Hiraoka A, Teshima H, Mitsui H, Ohsuga Y, Nakagawa M, Nakamura H, Shibata H, Masaoka T, Ishigami S
Fifth Department of Internal Medicine, Center for Adult Diseases, Osaka, Japan.
Bone Marrow Transplant. 1989 Jul;4(4):449-51.
A patient with acute myeloid leukemia (M4) in the first complete remission received a bone marrow transplantation (BMT) from an HLA-compatible sibling. Sustained engraftment was achieved, but she developed colicky pain at the back and lower quadrant of both sides on days 19-21 post-BMT, followed by hemorrhagic cystitis 13 days later. Ultrasonogram, intravenous pyelogram and computed tomogram of the abdomen showed hydronephrosis and ureteric obstruction of both sides. There was no stone in the urinary tract or abnormality of the bladder. The cortex of the right kidney was rather hypertrophic in spite of the persistent presence of hydronephrosis. Viral culture of urine and electron microscopic examination of urine sediments revealed the presence of adenovirus type II. Infection of the urinary tract with adenovirus type II may have been the underlying cause of the hemorrhagic cystitis and possibly also of the otherwise unexplained ureteric obstruction.

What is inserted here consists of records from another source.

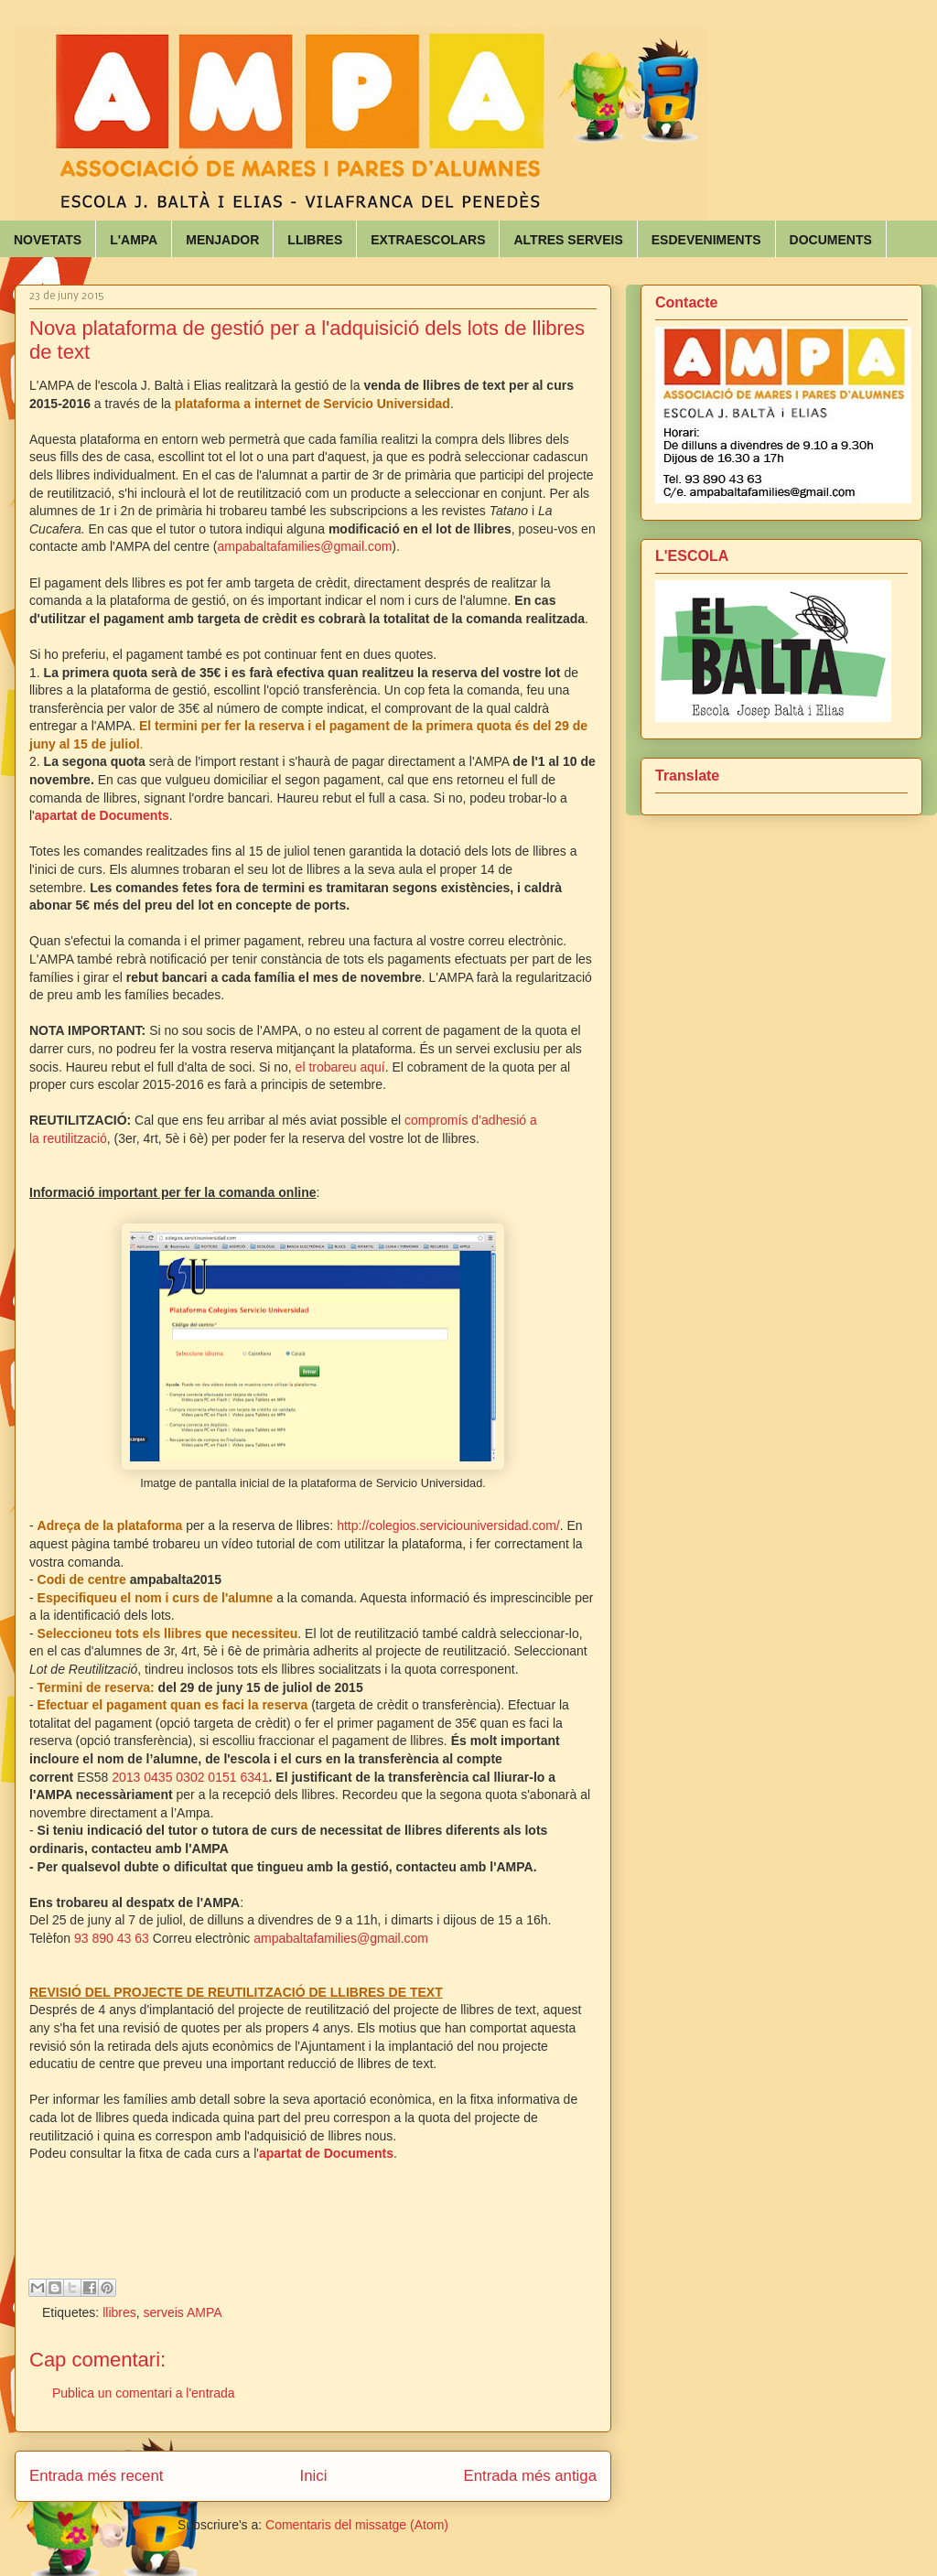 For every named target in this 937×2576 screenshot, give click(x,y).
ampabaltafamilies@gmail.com (305, 546)
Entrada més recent (96, 2475)
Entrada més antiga (530, 2475)
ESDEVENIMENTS (706, 239)
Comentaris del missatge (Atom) (356, 2524)
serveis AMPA (183, 2312)
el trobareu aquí (340, 1067)
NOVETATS (47, 239)
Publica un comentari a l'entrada (143, 2393)
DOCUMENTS (831, 239)
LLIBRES (314, 239)
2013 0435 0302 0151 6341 (190, 1777)
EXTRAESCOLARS (428, 239)
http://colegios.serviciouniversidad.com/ (448, 1525)
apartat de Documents (326, 2153)
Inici (314, 2475)
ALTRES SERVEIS (567, 239)
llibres (119, 2312)
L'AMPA (133, 239)
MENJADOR (222, 239)
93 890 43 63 (111, 1938) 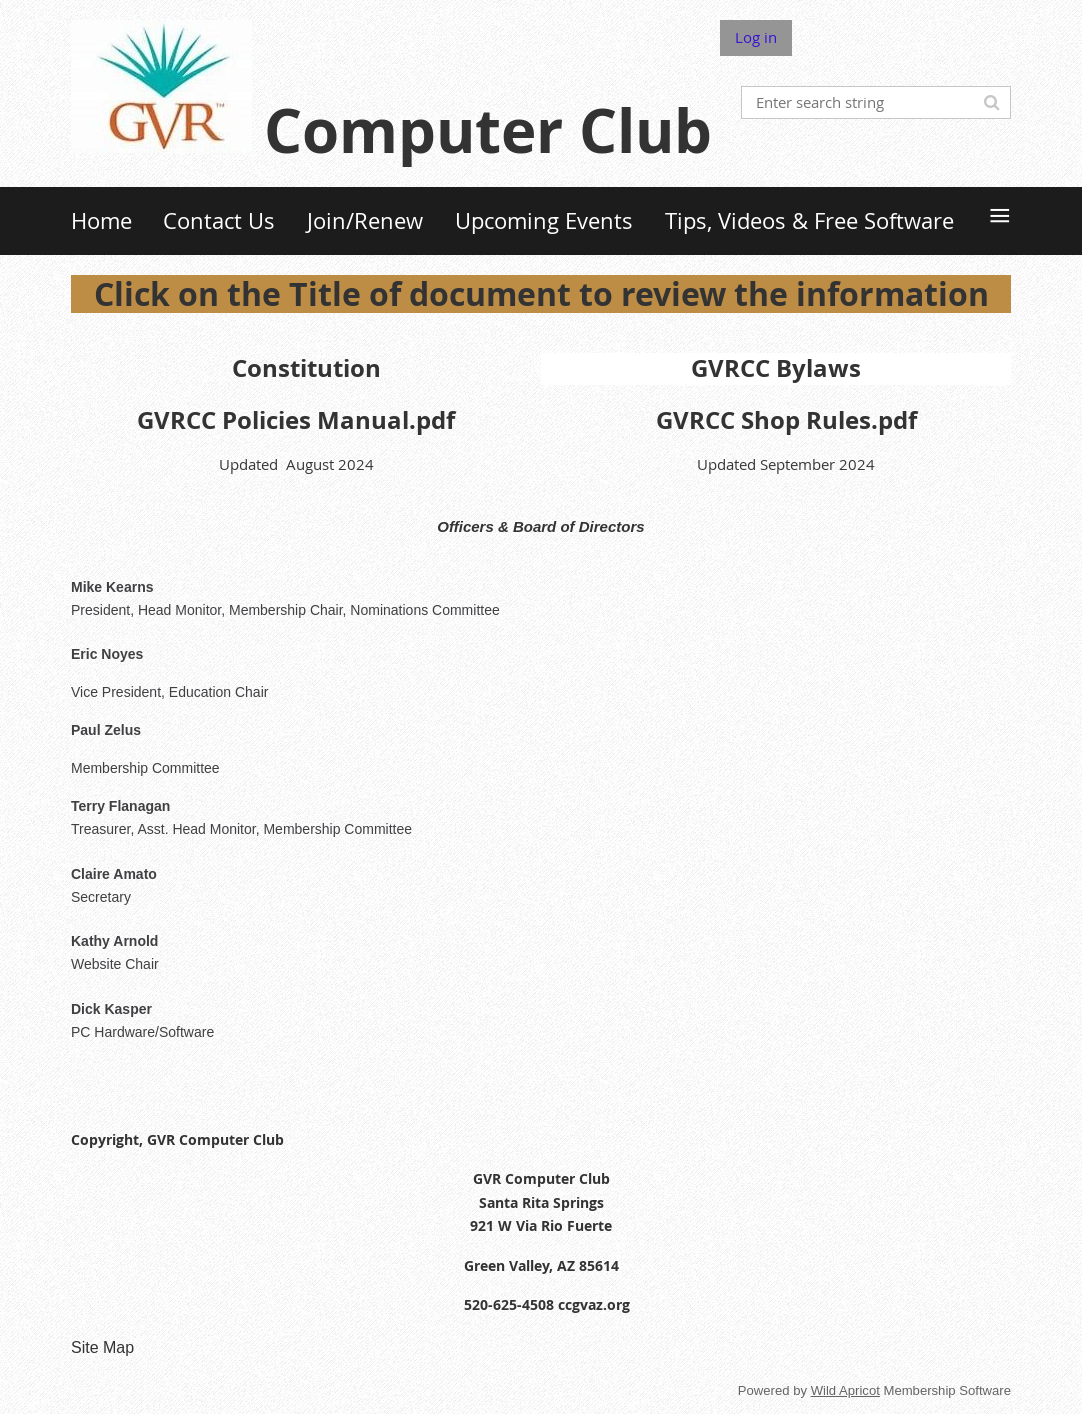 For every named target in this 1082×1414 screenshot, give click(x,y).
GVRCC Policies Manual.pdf (296, 420)
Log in (756, 37)
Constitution (306, 368)
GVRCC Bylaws (776, 368)
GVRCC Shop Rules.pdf (786, 420)
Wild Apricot (845, 1390)
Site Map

一名处于首次完全缓解期的急性髓系白血病(M4)患者接受了来自HLA相合同胞的骨髓移植(BMT)。移植成功实现了持续植入,但在BMT后第19 - 21天,她出现了双侧背部和下腹部的绞痛,13天后继而出现出血性膀胱炎。腹部超声、静脉肾盂造影和计算机断层扫描显示双侧肾积水和输尿管梗阻。尿路中没有结石,膀胱也无异常。尽管持续存在肾积水,但右肾皮质相当肥厚。尿液病毒培养和尿沉渣电子显微镜检查发现了Ⅱ型腺病毒。Ⅱ型腺病毒感染尿路可能是出血性膀胱炎的潜在原因,也可能是导致不明原因输尿管梗阻的原因。